If this focus gives expression to religious
practices and disciplines, these are always contingent and questionable before
the permanence of grace—from beyond human resources—as their radical critique.
Christian testimony is a perennial critique
of the partisan initiatives of cultural and tribal identity in the light of grace,
even as the experience of grace, like relationships, requires specific disciplines,
covenants and tangible expressions in human life and community.
v
The
story of Jesus Christ is uniquely Christian; it also encompasses the story of
God and creation. Without the Judeo-Christian story, the criteria of engagement
with God’s goodness expressed in creation are only vaguely perceived. Humans can
only grope after and second-guess such criteria out of selected and fragmented
phenomena of the world, human or natural, religious or secular.
The
triune reality of God gives the story of grace that makes truthful engagement
with creation possible—the love of God in Christ that illuminates the ultimate
nature of reality as relational and self-giving, along with the story of creation
in which the Spirit is also present as creative source of life in all things,
yet always beyond human grasp.
The
reality articulated by Christians has its human face in Jesus Christ; its possibility
of being known and experienced is given by the Holy Spirit. Without Jesus Christ,
we might be tempted to ascribe any phenomenon of creation to a spiritual vision
of life. Without the Holy Spirit, we would not know that Jesus Christ is the human
face of God.
Christians
gather together to retell the story of Jesus Christ and its anticipation in Israel
by breaking bread and listening to Scripture; this is integral to participating
appropriately in the adventurous love of God for creation.

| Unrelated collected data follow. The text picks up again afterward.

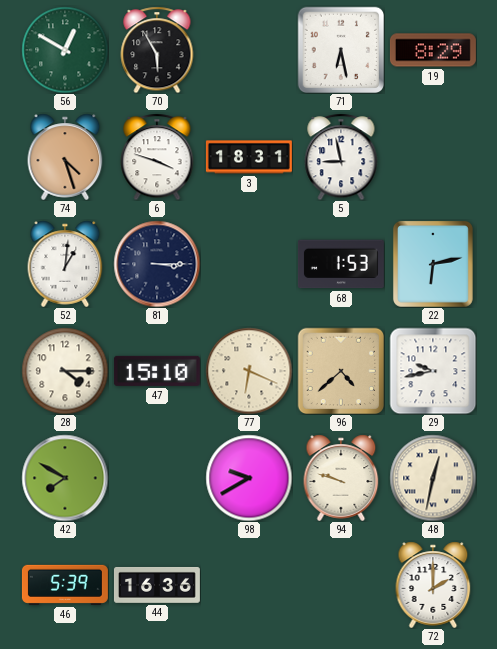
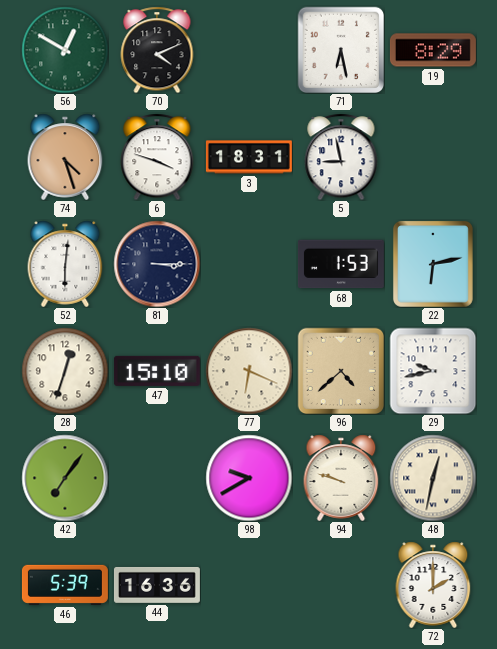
70: 5:55 -> 4:11
52: 1:01 -> 6:01
28: 4:15 -> 12:33
42: 7:50 -> 7:06
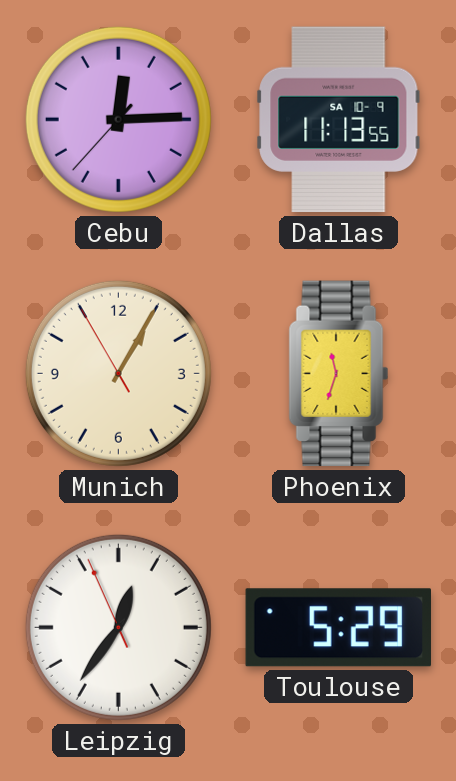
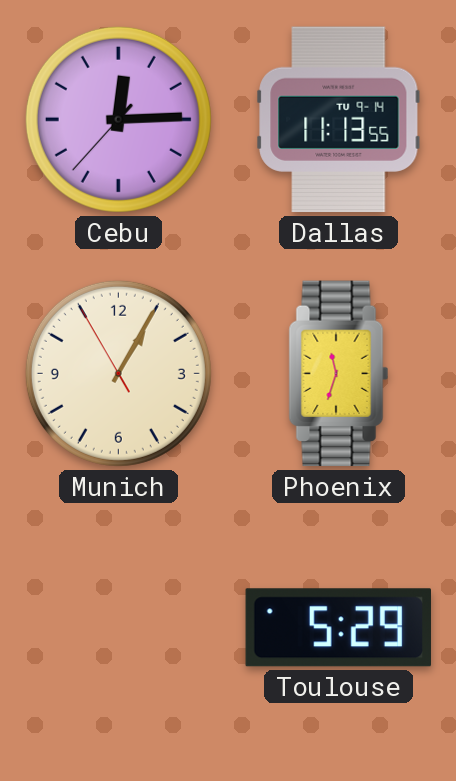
Dallas date: SA 10-9 -> TU 9-14
Leipzig: 12:35 -> none
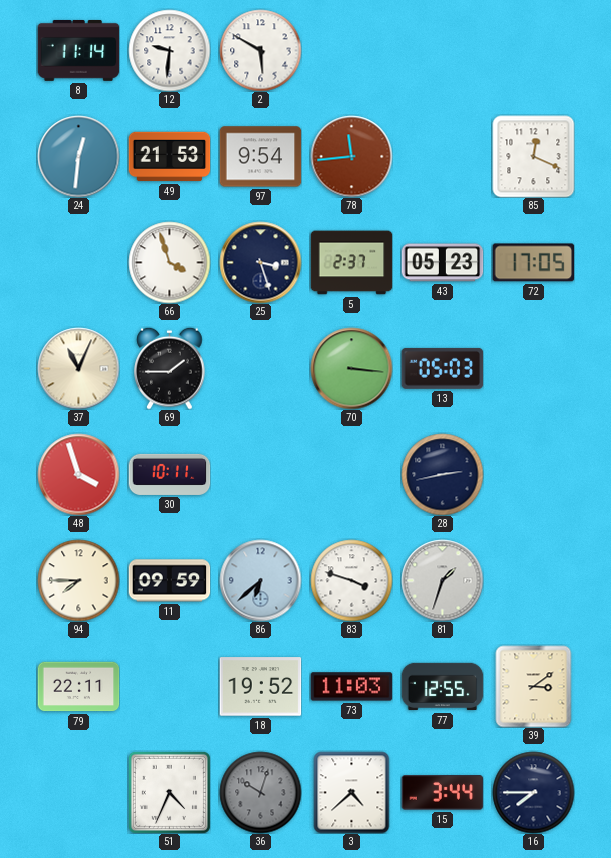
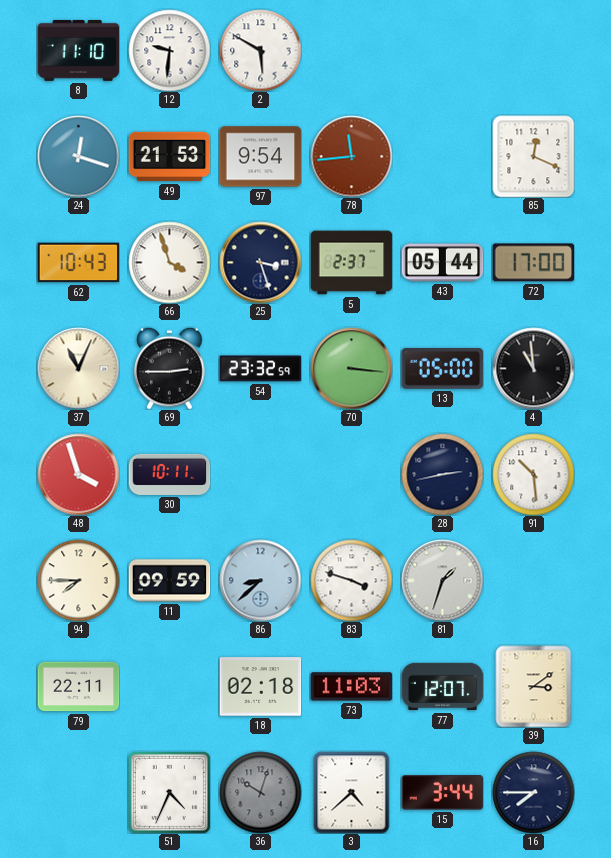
8: 11:14 -> 11:10
24: 12:31 -> 12:18
62: none -> 10:43
43: 05:23 -> 05:44
72: 17:05 -> 17:00
69: 1:45 -> 2:45
54: none -> 23:32
13: 05:03 -> 05:00
4: none -> 10:59
91: none -> 10:29
86: 6:38 -> 8:38
18: 19:52 -> 02:18
77: 12:55 -> 12:07
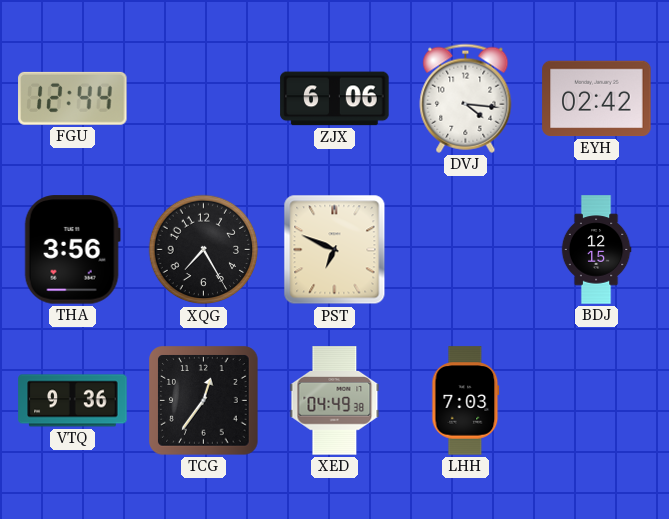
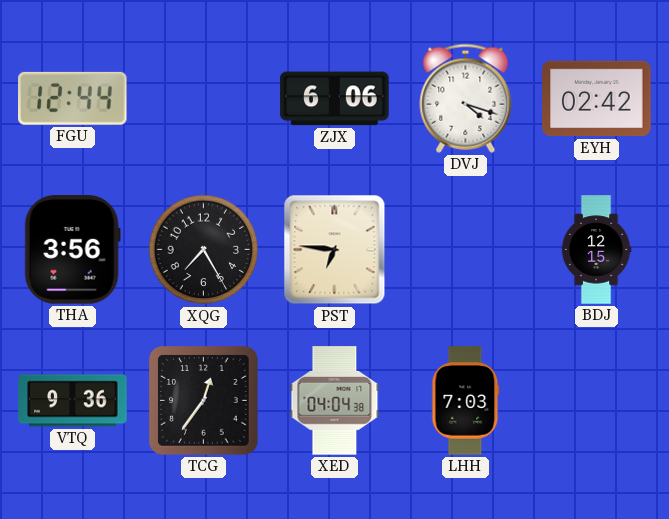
DVJ: 4:16 -> 4:18
PST: 6:49 -> 6:46
XED: 04:49 -> 04:04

In every time and place,
Christian churches are also called beyond any religious horizon or tribal identity
to where God is already present in the world. In triune reality, one does not
occur without the other.
Through
faithfulness to the Christian story of grace, we are continually renewed in truthful
engagement with the world, non-religiously, as this was demonstrated in God’s
redemptive self-giving for humanity in Christ and continues to be present in the
world through demonstrative fruits of the Holy Spirit.
Method
sources: Badiou Saint Paul: The Foundations of Universalism; Ebeling, Word and Faith; Jüngel God as
the Mystery of the World; Käsemann Romans.